TROISIÈME PARTIE
LA MISSION « TRANSFORMATION
ET FONCTION PUBLIQUES »

I. L'ÉVOLUTION DE LA MISSION : LE NIVEAU D'ENGAGEMENT DES CRÉDITS ET LE CHANGEMENT DU PÉRIMÈTRE DE LA MISSION INTERROGENT SUR SES OBJECTIFS

A. DES CRÉDITS EN HAUSSE AFIN DE CONCRÉTISER LA MONTÉE EN CHARGE DE LA MISSION

1. Un changement de périmètre qui se traduit par l'intégration du programme 148 « Fonction publique »

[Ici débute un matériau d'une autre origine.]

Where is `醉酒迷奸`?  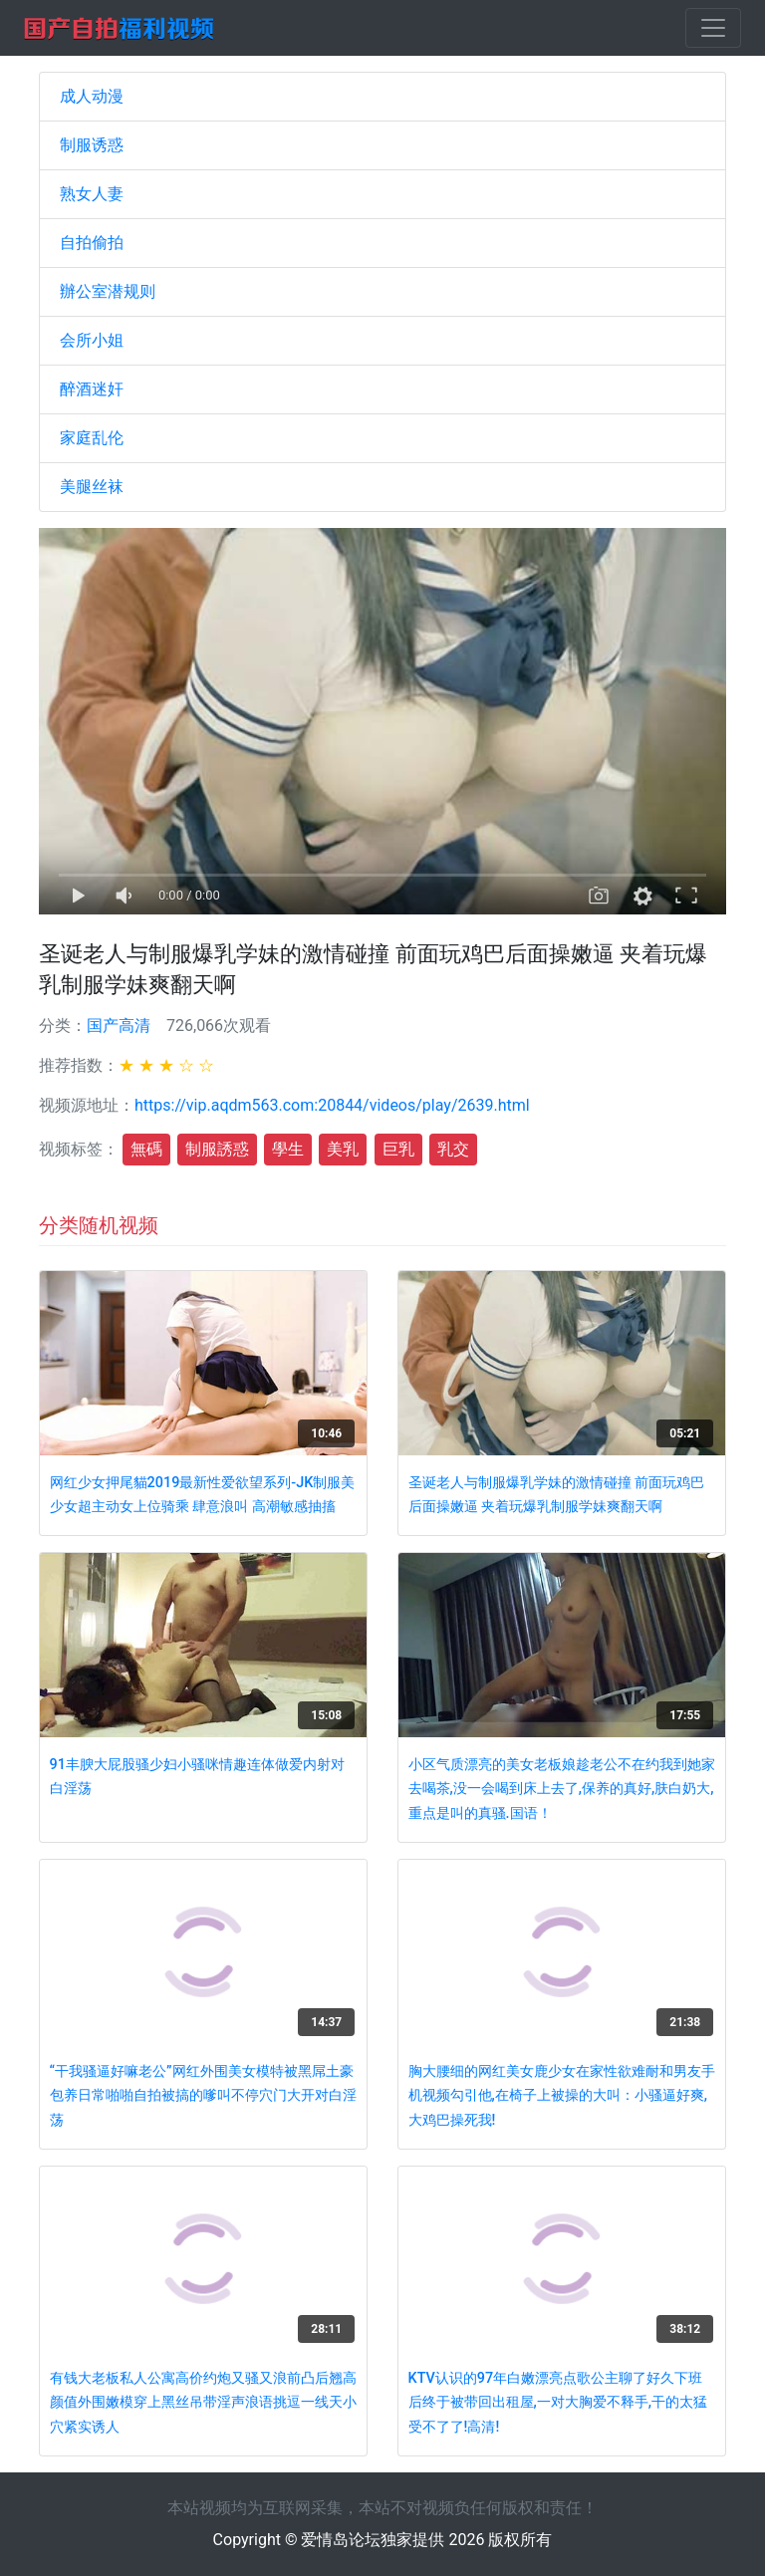 醉酒迷奸 is located at coordinates (92, 389).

Dans le cadre du projet de loi de finances pour 2021, la mission « Action et transformation publiques » voit son périmètre modifié par l'intégration du programme 148 « Fonction publique » de la mission « Gestion des finances publiques et des ressources humaines ». Renommée « Transformation et fonction publiques », la mission se compose donc désormais de cinq programmes, à vocation interministérielle :

- le programme 148 « Fonction publique » , qui se compose de trois actions, au poids très inégal dans le programme. Il s'agit de la formation des fonctionnaires, qui comprend les subventions pour charges de service public versées à l'École nationale d'administration (ENA) et aux instituts régionaux d'administration (IRA), de l'action sociale interministérielle et de l'action appui et innovation des ressources humaines. Il est placé sous la responsabilité de la direction générale de l'administration et de la fonction publique (DGAFP) ;

- le programme 348 « Rénovation des cités administratives et autres sites domaniaux multi-occupants » , qui doit financer la rénovation des sites occupés par plusieurs services de l'État et de ses opérateurs. L'État compte 56 cités administratives dans son réseau déconcentré dont 39 bénéficiaires du programme. Doté d'un milliard d'euros sur cinq ans, ce programme est placé sous la responsabilité de la direction de l'immobilier de l'État. C'est le seul programme de la mission qui ne relève pas du ministère de la transformation et de la fonction publique mais de celui de l'économie, des finances et de la relance. ;

- le programme 349 « Fonds pour la transformation de l'action publique » (FTAP), qui doit soutenir les réformes porteuses d'économies à moyen terme en finançant le coût supplémentaire que peut représenter une telle réforme dans sa phase initiale. Doté de 700 millions d'euros sur cinq ans, il est placé sous la responsabilité de la direction interministérielle de la transformation publique (DITP) ;

- le programme 351 « Fonds d'accompagnement interministériel ressources humaines » (FAIRH), créé par la loi de finances initiale pour 2019, qui doit supporter, sous la responsabilité de la DGAFP, une partie des coûts de transition induits par la mise en oeuvre de réformes structurelles à forte dimension ressources humaines. Il sert donc de relais de financement à certains projets portés par les plans de transformation ministériels ( cf. supra ) et permet d'accompagner les mobilités (géographique et fonctionnelle), ainsi que les actions de formation ;

- le programme 352 « « Innovation et transformation numériques » , dont le nom est modifié dans le cadre du projet de loi de finances pour 2021 (auparavant Fonds pour l'accélération des start-ups d'État). Placé sous la responsabilité de la direction interministérielle du numérique (Dinum), il vise à financer l'émergence et le développement de produits et services numériques innovants pour moderniser l'État et les services publics. Il participe également au cofinancement des recrutements dans le cadre du programme « entrepreneurs d'intérêt général ».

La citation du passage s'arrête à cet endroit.